* Exercise prompt
A single figure is required: the number of lines below in which the word "Справедливая" occurs.

* Input for this task
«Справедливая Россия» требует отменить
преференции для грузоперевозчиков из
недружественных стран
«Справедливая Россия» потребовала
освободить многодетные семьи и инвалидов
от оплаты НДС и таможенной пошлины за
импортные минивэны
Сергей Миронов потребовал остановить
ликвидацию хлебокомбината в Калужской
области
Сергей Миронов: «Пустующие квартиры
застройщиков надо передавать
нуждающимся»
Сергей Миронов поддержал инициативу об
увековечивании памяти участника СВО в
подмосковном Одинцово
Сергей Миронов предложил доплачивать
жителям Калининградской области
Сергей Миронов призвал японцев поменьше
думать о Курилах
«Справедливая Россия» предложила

---

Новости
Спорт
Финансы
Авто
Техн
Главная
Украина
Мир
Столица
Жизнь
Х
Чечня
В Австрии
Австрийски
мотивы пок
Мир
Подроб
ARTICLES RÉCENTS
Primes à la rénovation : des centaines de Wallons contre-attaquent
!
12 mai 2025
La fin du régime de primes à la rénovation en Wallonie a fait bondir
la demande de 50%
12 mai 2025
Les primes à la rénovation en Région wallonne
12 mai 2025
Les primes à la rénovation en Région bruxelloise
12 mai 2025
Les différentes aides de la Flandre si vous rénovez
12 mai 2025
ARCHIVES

==

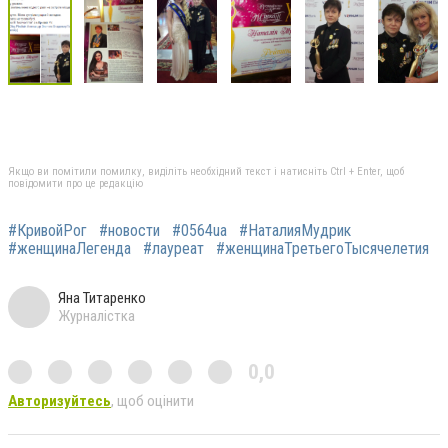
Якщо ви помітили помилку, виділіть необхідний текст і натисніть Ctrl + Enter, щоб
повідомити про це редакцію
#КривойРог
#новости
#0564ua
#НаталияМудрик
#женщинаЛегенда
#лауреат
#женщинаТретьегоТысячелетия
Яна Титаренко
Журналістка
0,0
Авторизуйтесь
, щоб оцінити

* Solution for this task
3